A View From The Stars – Cixin Liu

by Venky

(Image Credit: http://www.netgalley.com)

When still a boy, Cixin Liu sneaked away on a sweltering day from the gaze and gossip of the adults, to read Jules Verne’s classic: Journey to the Centre of The Earth. The boy’s rapturous reading was abruptly interrupted when his father unbeknownst to him crept up and snatched the book from Liu’s hands. “It’s called science fiction” the father said before handing the book back to his son. This incident transformed Cixin Liu into a sponge for science fiction and led him to garner subsequent fame as one of the best writers in the genre.
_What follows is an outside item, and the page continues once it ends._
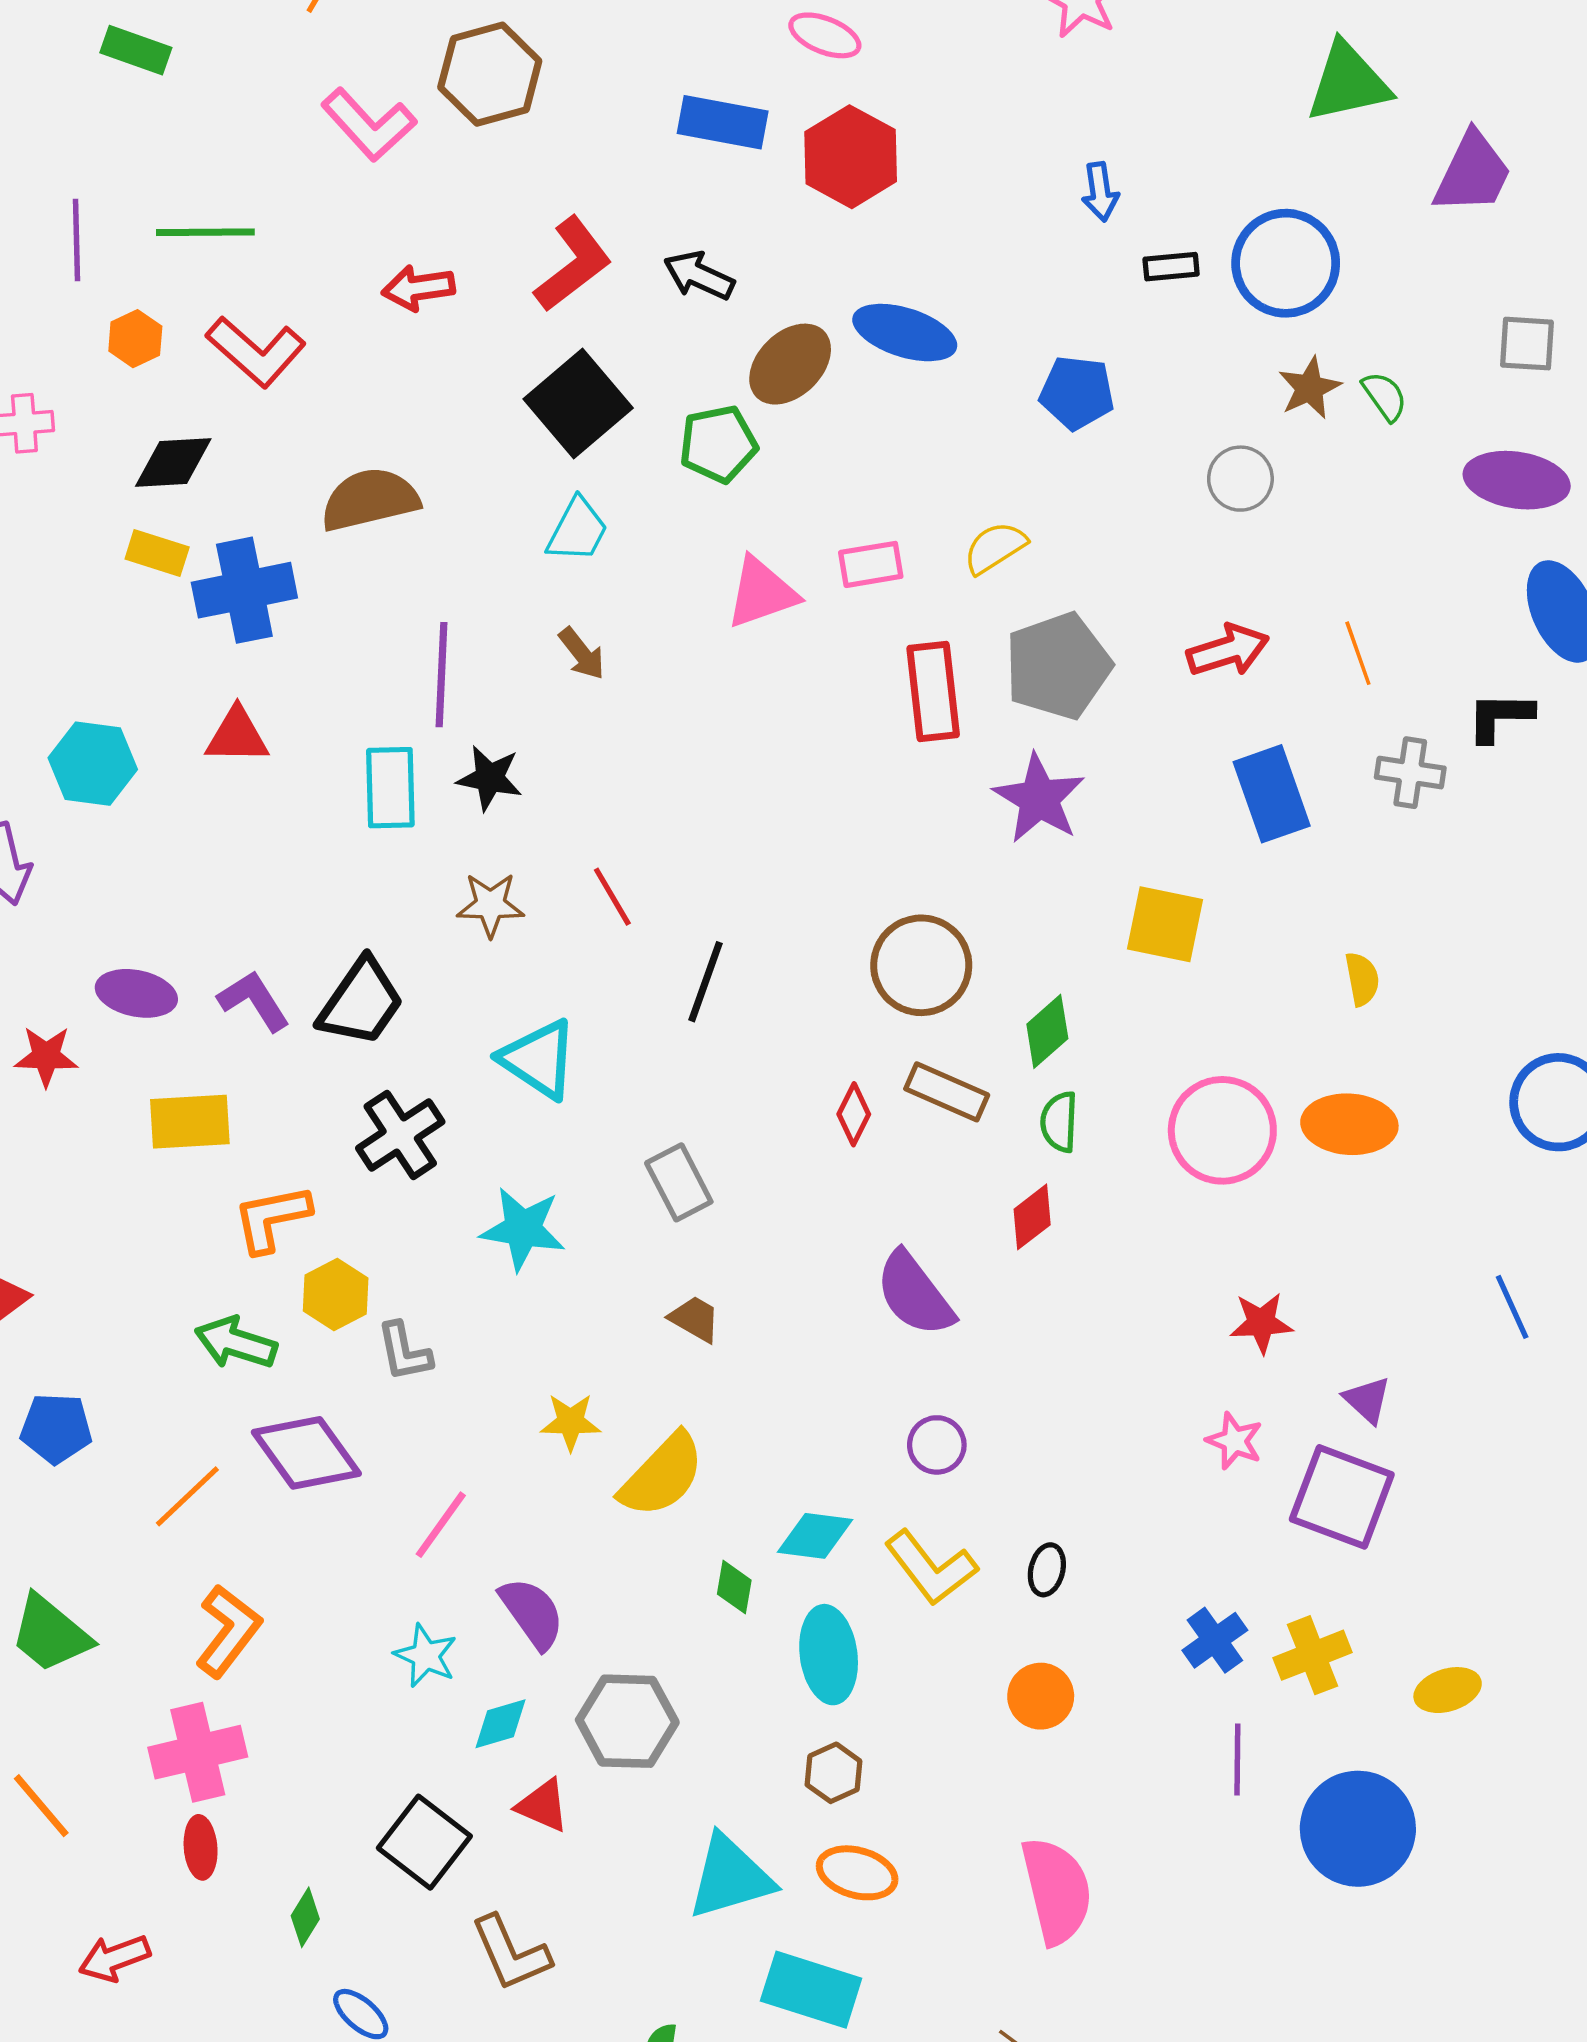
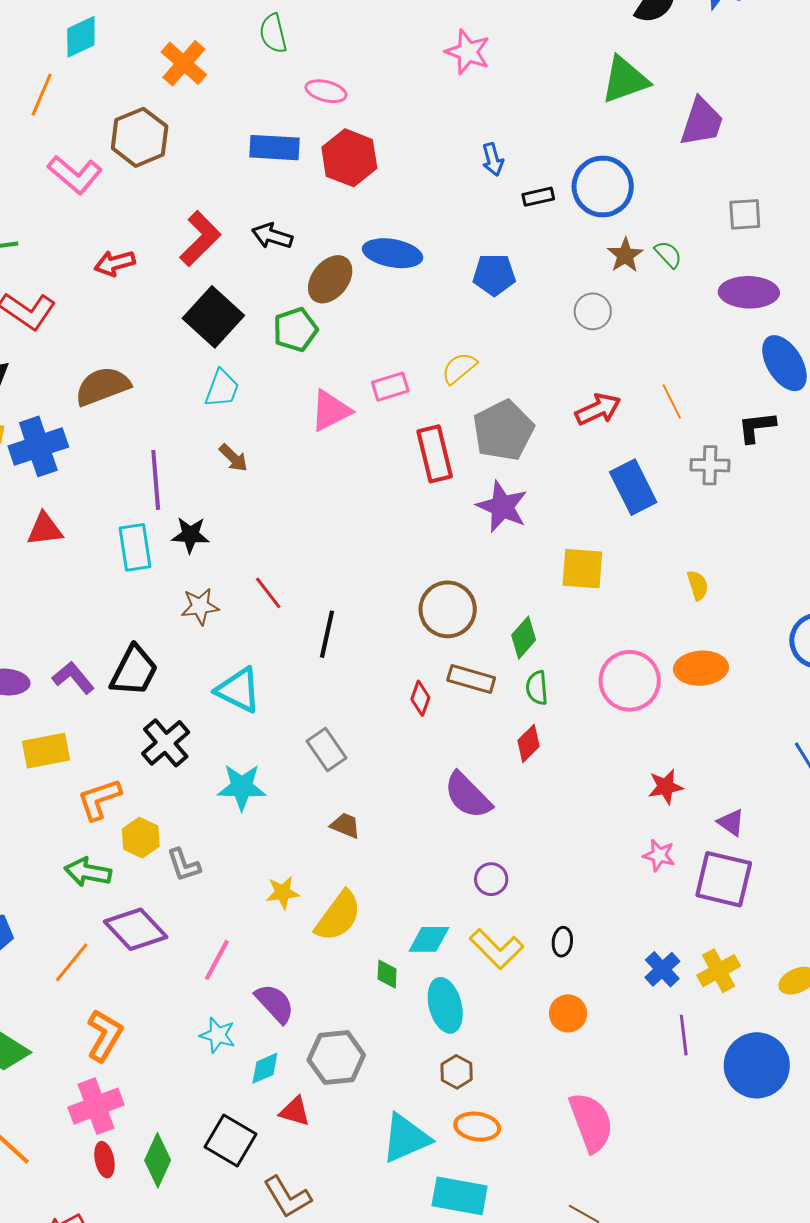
green diamond: (305, 1917) -> (158, 1160), moved, size x1.6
A View from the Stars is a unique collection that places fiction and non-fiction side by side. A selection of short stories penned by Liu from the past three decades are interspersed with non-fiction essays and interviews. The book begins with Whale Song, a short story written in 1999 and first published in Science World Fiction. A notorious drug tycoon simply known as Uncle Warner is finding it an impossible task to dispose off his enviable stash consisting of twenty-five tonnes of pure heroin due to the advanced surveillance and technological prowess of the United States Law Enforcement. A whiz kid from Caltech, Dave Hopkins may turn out to be Uncle Warner’s saviour. A friend of Warner Jr, Hopkins produces a mind-blowing idea of transporting the stash on multiple trips in a submersible that is hidden within the bowels of a live whale! Programmed to obey instructions the whale would swallow the submersible and spit it out at the points of destination. A gob smacked Uncle Warner agrees to ride shotgun with Hopkins on their very first journey. All goes super smooth until……
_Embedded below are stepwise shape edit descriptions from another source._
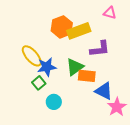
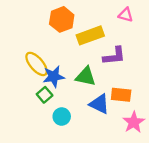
orange hexagon: (62, 27) -> (62, 19), moved
green triangle: (75, 67) -> (86, 77), turned 48
orange rectangle: (87, 76) -> (121, 95), moved
blue triangle: (104, 91) -> (99, 104), moved

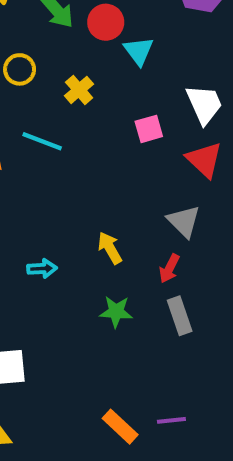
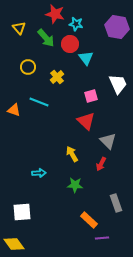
red triangle: (204, 160) -> (86, 121), moved
cyan arrow: (42, 269) -> (39, 173), moved
gray rectangle: (180, 316) -> (116, 203), moved
orange rectangle: (120, 427) -> (89, 220), moved

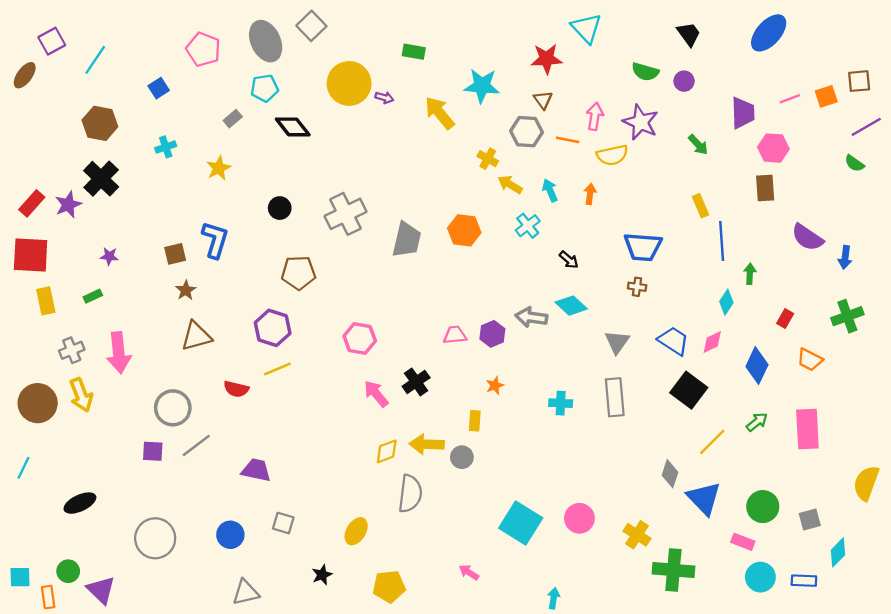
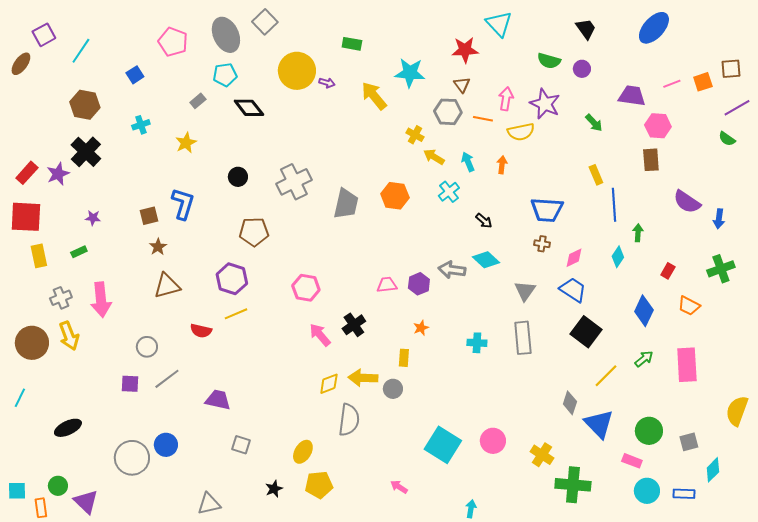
purple trapezoid: (743, 113) -> (632, 96), turned -80
pink diamond: (712, 342) -> (574, 258), moved
gray circle: (173, 408) -> (147, 347), size x0.7
blue circle: (230, 535) -> (166, 445), moved
yellow pentagon: (389, 586) -> (319, 485), moved

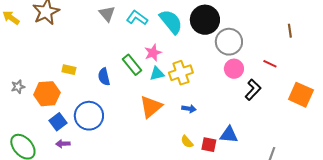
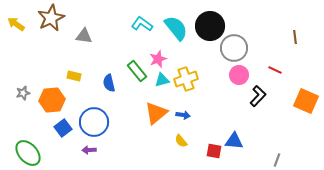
gray triangle: (107, 14) -> (84, 36), moved, turned -42
blue arrow: (189, 109) -> (183, 115), moved
yellow semicircle: (187, 142) -> (181, 141), moved
purple arrow: (63, 144) -> (89, 150), moved

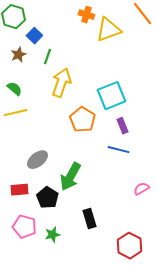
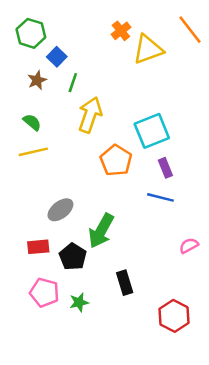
orange cross: (86, 15) -> (121, 31), turned 35

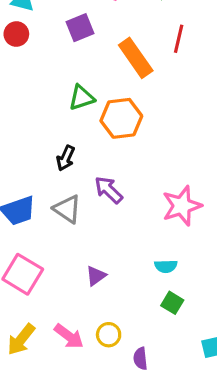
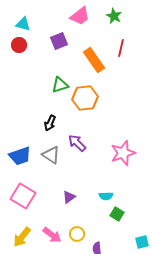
cyan semicircle: (166, 266) -> (106, 196), moved

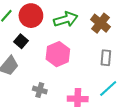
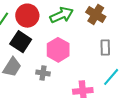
black square: (21, 41) -> (21, 42), size x1.5
gray cross: (40, 90) -> (43, 73), moved

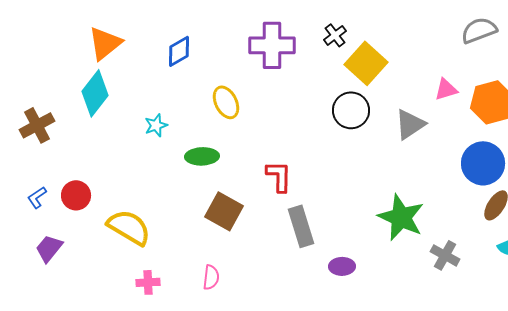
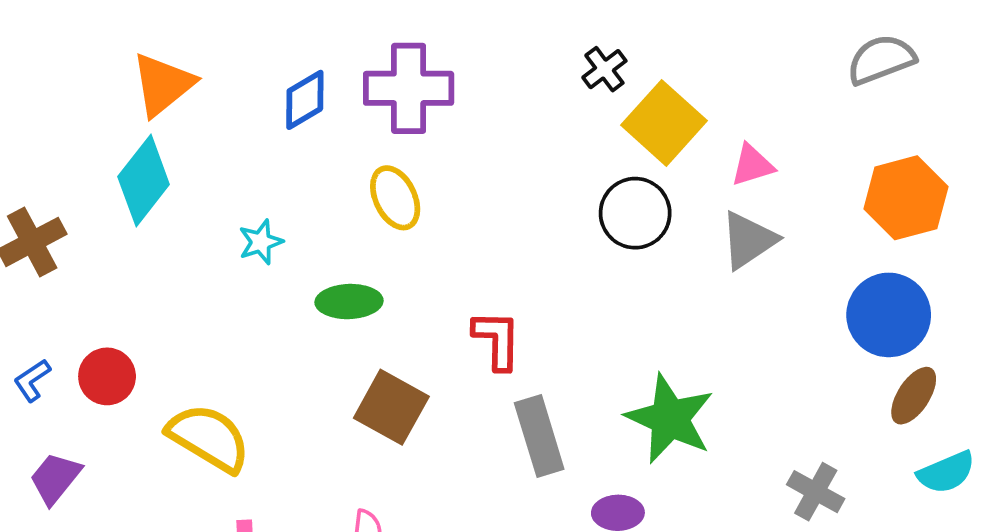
purple cross: (272, 45) -> (409, 88), moved
pink triangle: (446, 89) -> (752, 165), moved
green star: (401, 217) -> (670, 419), moved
The Messenger (published in King of Science Fiction in 2001), has a traveler from the future listening to Albert Einstein play the violin daily before presenting a unique violin to the genius scientist. The only condition being the violin needs to be returned when the messenger comes back for a final visit. Little does Einstein realise that the violin by itself carries a message that may trump all theories conceptualised by Physics till such time.

In the essay One and One Hundred Thousand Earths (published in Modern Weekly in 2012), Liu bemoans the lack of progress in space exploration since the time man first landed on the moon. He attributes two reasons for such a regression. The first cause according to Liu is technological. The basic and most critical aspect for spaceflight, propulsion technology, is still lagging. While the technology required for undertaking a successful planetary voyage is nuclear propulsion, space technology is still in the stage of chemical propulsion.

The second and more obvious reason is economic. The Apollo moon landings set the United States back by $26 billion (approximately $100 billion in terms of 2012 values), in exchange for about two tonnes of lunar rocks. A similar attempt today would be many times more expensive with the attendant benefits not amenable for quantification.

The Battle Between Sci-Fi and Fantasy (published in Science Fiction World in 2002), has Liu calling for a truce between advocates of two genres who are perennially at each other’s throats. “The truth is that sci-fi and fantasy have many more similarities than differences. They have the same goal: both strive to create ethereal, free worlds of the imagination from which readers can derive the shocks and delights of beauty.”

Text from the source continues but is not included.